I mean, it’s for the most part her life. Me and Ronnie [Bernstein], the co-writer, we took some liberties, moving things around to fit a narrative, as you do when you adapt something. We condensed multiple characters into one and tweaked here and there. But I actually found – and so did Arielle – that the more we tweaked things into the realm of fiction, the greater her performance became, which I think is a testament to acting and it’s power and psychodrama. When she saw the movie for the first time she said it felt more real than her life did. And I think that’s again another testament to the illusion of movies and the power of performance.

What was it like working with nonprofessional actors, who had lived these experiences?
I would say that, for the people from that world… it was a big deal for them. It was a sense of purpose. All of a sudden they had something to do and had someplace to be that they were getting paid for. And it was collaborative, I was looking to collaborate with these people. I think people from the street, be it a homeless kid or a drug dealer or just someone who spends most of their time on the street because they live in a city – these people are very performative because they have to interact with so many people on a daily basis, that the idea of performance is very subversive to them. So I really like working with, I guess you could say, an urban milieu, because the street theatre is such a strong influence.

Did this come with any challenges?
Ari [Holmes] was on methadone while we were making the movie and I later found out that Buddy [Duress] was using throughout the whole film. He ended up getting arrested 12 hours after he finished the movie. I knew that he was on the run while we were making the movie, I knew that he had warrants out for his arrest, and that was why we had to make the movie when we did.
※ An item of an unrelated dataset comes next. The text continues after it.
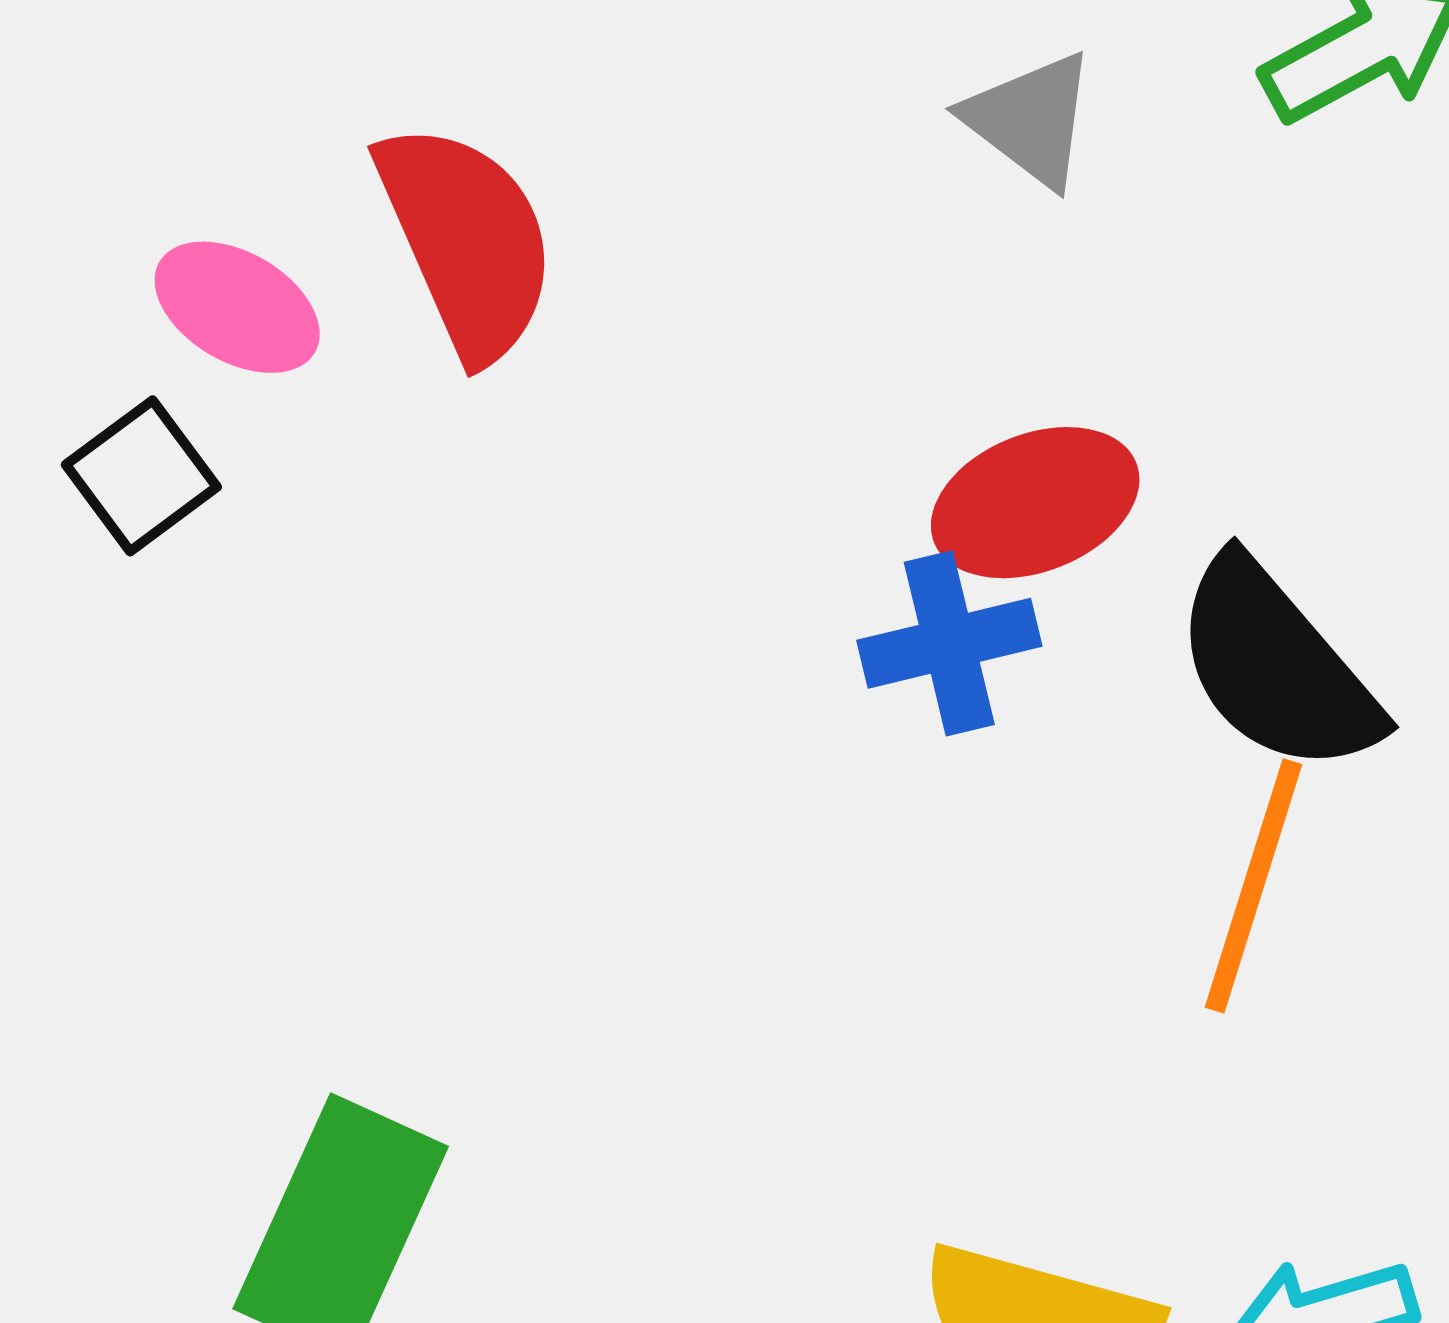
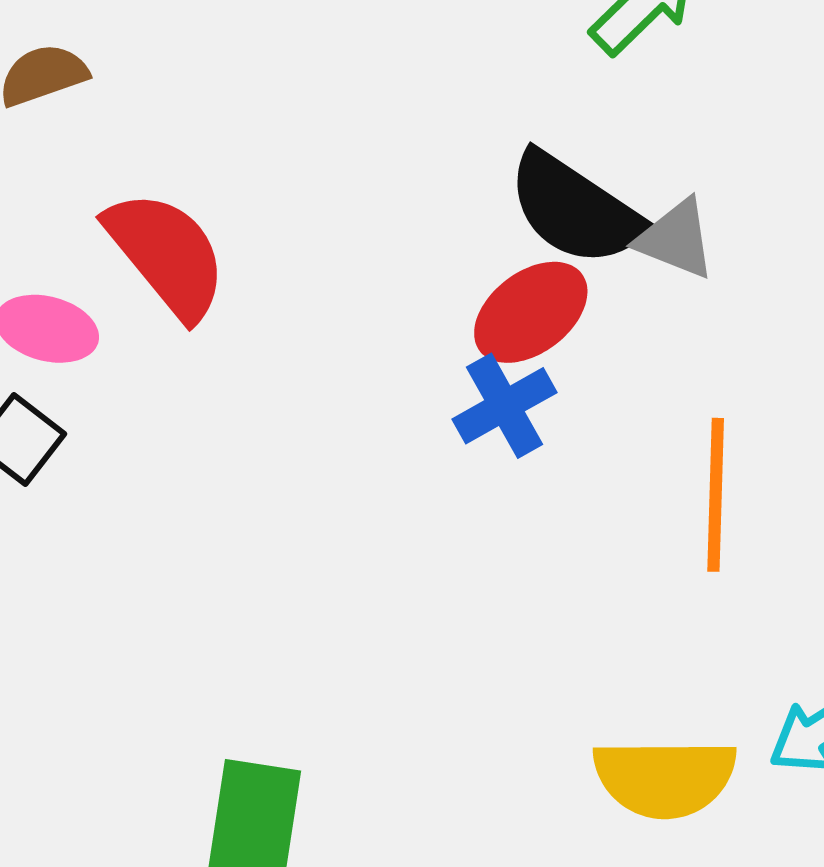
gray triangle: (1030, 119) -> (676, 239), moved
black semicircle: (1276, 666) -> (575, 209), moved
Because I knew that after a year they come after you really hard, and I really wanted to work with Buddy. He was kind of a main inspiration for the movie just as Ari was.
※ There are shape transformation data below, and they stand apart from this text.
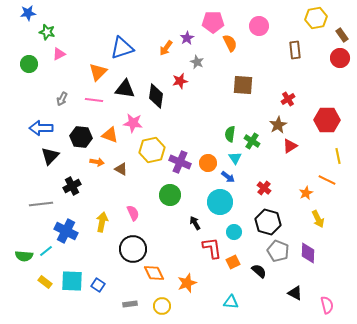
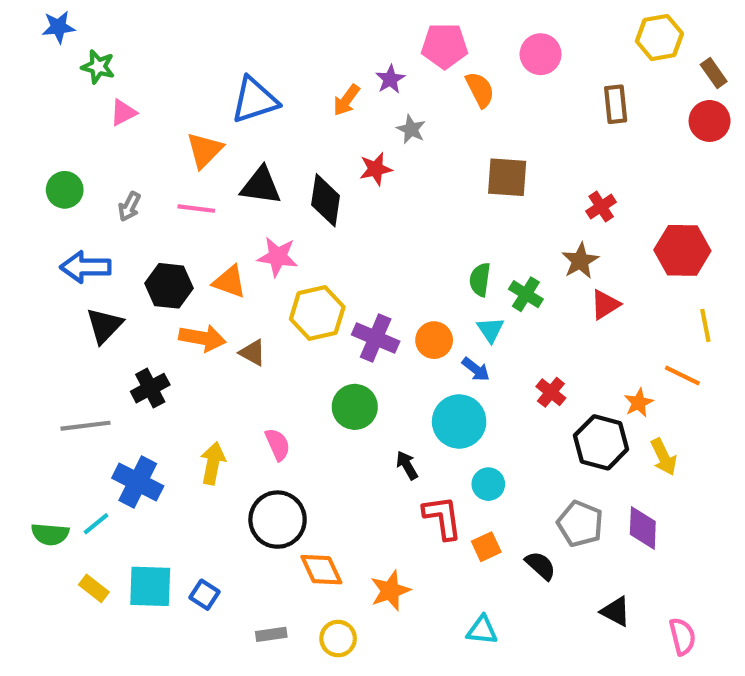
green circle: (29, 64) -> (65, 190), moved
orange arrow: (97, 162) -> (202, 338), size x1.5
black hexagon: (268, 222) -> (601, 442), moved

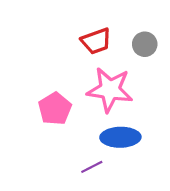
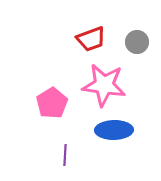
purple line: (92, 167) -> (65, 155), moved, turned -60

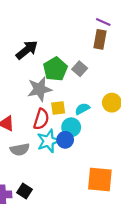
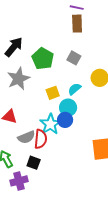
gray square: (80, 69) -> (74, 58), moved
gray star: (40, 89) -> (18, 79), moved
red semicircle: (41, 119) -> (41, 139), moved
black square: (24, 191) -> (34, 163), moved

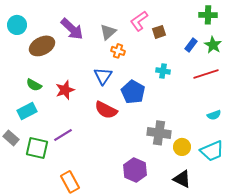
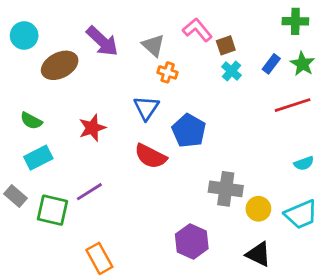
pink L-shape: (139, 21) -> (197, 30), turned 85
gray triangle: (108, 32) -> (153, 45), turned -36
cyan cross: (163, 71) -> (231, 71), moved, turned 32
green semicircle: (34, 85) -> (31, 121), moved

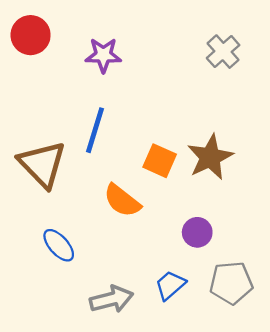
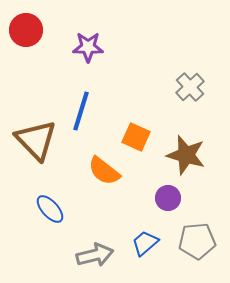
gray cross: (223, 52) -> (190, 87), moved
brown star: (210, 157) -> (186, 155), moved, turned -30

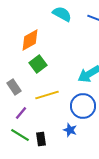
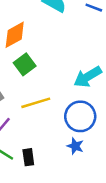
blue star: (70, 130) -> (75, 146), moved

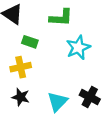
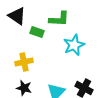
green rectangle: (30, 42) -> (37, 32), moved

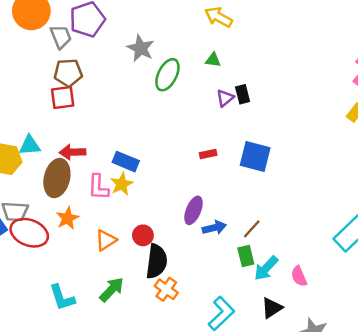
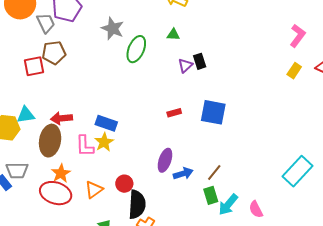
red square: (63, 98) -> (34, 66), moved
red ellipse: (29, 233) -> (56, 193), moved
But yeah he had a warrant out for his arrest. So whenever the cops would come around it would put us all on edge because we would always talk at the end of the day and say, ‘Do we have enough with Buddy to cut a movie? Because he could get arrested tonight and then that’s it, he’s going away.’ And he promised me, he said ‘I will finish this movie.’ And he held up on his promise because we finished the movie.”

There’s a relentless tempo to the movie, it’s pretty intense the whole way through. Did it feel that way on set?
The energy on set was interesting because it was pretty manic at times. We were shooting on the street all the time and it was five degrees out. But there was this kind of heavenly quality to the filming of the movie in the sense that we were like these Greek gods, all of us, and the city was our oyster. We were doing what we wanted in the city with these scenes, and we were doing it for the sake of drama only. The Greek gods, they were never going to die, so they were so bored that all they did was mess with mortals for the sake of drama. So it had that vibe to it while we were making the movie.

Where does the title come from?
We were thinking about titles for the film, originally it was called Mad Love, based off [Arielle’s] book. There was this mentality with Arielle, like ‘heaven knows what’s going on with her, heaven knows what’s gonna happen to her tomorrow, heaven knows why she’s attracted to Ilya, heaven knows what the fuck is going on inside of her head, heaven knows what’s gonna happen in an hour!’ It just became this idea of chalking it up to the gods and to the skies above. These people, these characters, are so present – they only care about now, they’re invincible. So a concept like heaven is so far away yet so close with something like heroin. You’re always going to heaven, and yet you’re never going to die. So when you do die, heaven knows what that was all about when you were here.

Heaven Knows What is out now in the US.